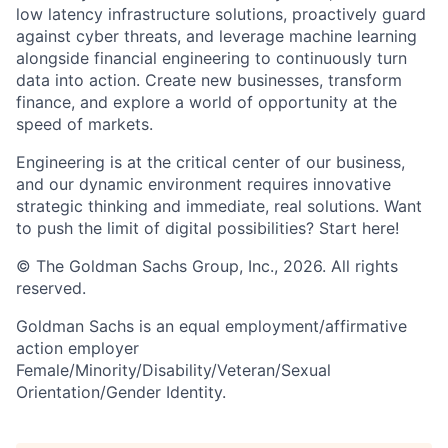
low latency infrastructure solutions, proactively guard
against cyber threats, and leverage machine learning
alongside financial engineering to continuously turn
data into action. Create new businesses, transform
finance, and explore a world of opportunity at the
speed of markets.
Engineering is at the critical center of our business,
and our dynamic environment requires innovative
strategic thinking and immediate, real solutions. Want
to push the limit of digital possibilities? Start here!
© The Goldman Sachs Group, Inc., 2026. All rights
reserved.
Goldman Sachs is an equal employment/affirmative
action employer
Female/Minority/Disability/Veteran/Sexual
Orientation/Gender Identity.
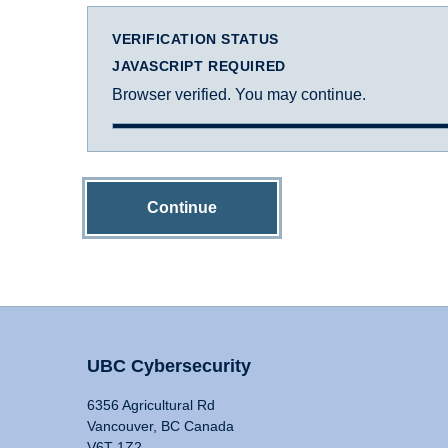
VERIFICATION STATUS
JAVASCRIPT REQUIRED
Browser verified. You may continue.
Continue
UBC Cybersecurity
6356 Agricultural Rd
Vancouver, BC Canada
V6T 1Z2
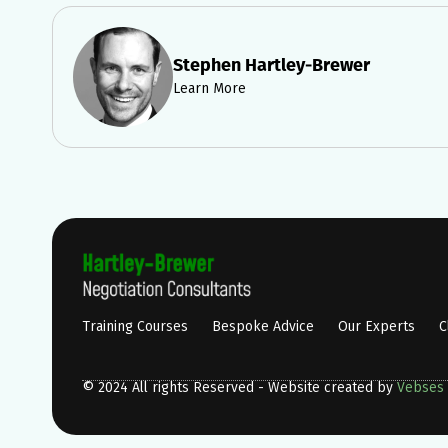
Stephen Hartley-Brewer
Learn More
Training Courses
Bespoke Advice
Our Experts
C
© 2024 All rights Reserved - Website created by
Vebses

★ ★ ★ ★ ★ ★ ★

## Goal of the exercise
From the entries above, list each line with "Sachs" in it.

## Response below
© The Goldman Sachs Group, Inc., 2026. All rights
Goldman Sachs is an equal employment/affirmative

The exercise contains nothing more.